▶ [DATA PROVIDED]

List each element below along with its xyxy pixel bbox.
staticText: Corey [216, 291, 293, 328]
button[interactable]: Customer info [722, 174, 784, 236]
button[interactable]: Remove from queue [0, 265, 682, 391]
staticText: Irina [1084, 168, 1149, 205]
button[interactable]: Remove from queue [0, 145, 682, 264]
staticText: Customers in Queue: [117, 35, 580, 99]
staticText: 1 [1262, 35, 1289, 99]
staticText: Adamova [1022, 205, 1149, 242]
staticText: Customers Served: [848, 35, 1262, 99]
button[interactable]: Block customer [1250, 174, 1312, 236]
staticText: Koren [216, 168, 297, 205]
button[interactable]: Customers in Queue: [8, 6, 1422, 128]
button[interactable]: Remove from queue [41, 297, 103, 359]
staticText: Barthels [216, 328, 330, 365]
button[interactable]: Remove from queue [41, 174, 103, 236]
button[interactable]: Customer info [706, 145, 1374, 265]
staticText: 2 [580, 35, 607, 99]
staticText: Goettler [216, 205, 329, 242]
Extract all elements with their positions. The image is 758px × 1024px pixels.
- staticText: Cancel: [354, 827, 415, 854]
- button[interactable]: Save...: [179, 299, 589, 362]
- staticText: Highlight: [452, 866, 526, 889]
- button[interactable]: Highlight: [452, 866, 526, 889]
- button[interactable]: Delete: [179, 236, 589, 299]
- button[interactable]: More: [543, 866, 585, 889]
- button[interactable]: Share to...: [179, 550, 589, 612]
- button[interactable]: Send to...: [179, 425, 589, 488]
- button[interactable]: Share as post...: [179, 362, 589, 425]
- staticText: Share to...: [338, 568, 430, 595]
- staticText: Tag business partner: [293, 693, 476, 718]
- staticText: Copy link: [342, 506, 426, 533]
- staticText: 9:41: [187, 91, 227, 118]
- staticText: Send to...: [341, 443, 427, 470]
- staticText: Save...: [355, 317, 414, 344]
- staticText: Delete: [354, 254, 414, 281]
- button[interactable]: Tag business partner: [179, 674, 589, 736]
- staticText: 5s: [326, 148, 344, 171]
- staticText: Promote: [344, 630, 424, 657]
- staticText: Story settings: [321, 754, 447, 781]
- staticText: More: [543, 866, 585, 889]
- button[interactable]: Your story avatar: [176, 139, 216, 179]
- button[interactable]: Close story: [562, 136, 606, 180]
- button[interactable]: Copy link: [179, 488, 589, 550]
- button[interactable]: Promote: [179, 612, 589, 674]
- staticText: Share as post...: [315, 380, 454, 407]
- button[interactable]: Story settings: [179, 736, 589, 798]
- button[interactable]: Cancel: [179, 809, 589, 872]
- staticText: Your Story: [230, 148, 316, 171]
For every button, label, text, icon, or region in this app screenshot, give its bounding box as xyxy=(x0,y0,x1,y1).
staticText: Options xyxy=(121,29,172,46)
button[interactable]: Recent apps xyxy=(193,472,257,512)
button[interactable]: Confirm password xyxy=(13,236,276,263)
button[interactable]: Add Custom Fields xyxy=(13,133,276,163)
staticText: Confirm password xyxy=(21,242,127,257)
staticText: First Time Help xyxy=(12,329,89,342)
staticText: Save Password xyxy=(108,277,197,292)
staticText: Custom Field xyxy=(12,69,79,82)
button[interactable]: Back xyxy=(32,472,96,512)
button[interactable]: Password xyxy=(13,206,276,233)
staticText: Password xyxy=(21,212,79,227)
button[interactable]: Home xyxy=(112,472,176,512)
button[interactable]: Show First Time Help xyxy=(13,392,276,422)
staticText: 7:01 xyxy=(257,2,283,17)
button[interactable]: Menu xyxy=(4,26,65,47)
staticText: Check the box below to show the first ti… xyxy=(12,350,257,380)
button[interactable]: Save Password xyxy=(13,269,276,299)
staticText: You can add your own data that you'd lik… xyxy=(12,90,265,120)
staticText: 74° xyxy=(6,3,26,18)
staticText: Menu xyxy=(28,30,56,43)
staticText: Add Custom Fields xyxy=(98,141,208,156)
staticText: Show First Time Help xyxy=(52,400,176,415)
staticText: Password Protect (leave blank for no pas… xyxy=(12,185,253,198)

▶ [WORK INSTRUCTION] Search the records for lines holding the word "Cancel", then copy each line you find.

▶ [WRITTEN SOLUTION]
- staticText: Cancel: [354, 827, 415, 854]
- button[interactable]: Cancel: [179, 809, 589, 872]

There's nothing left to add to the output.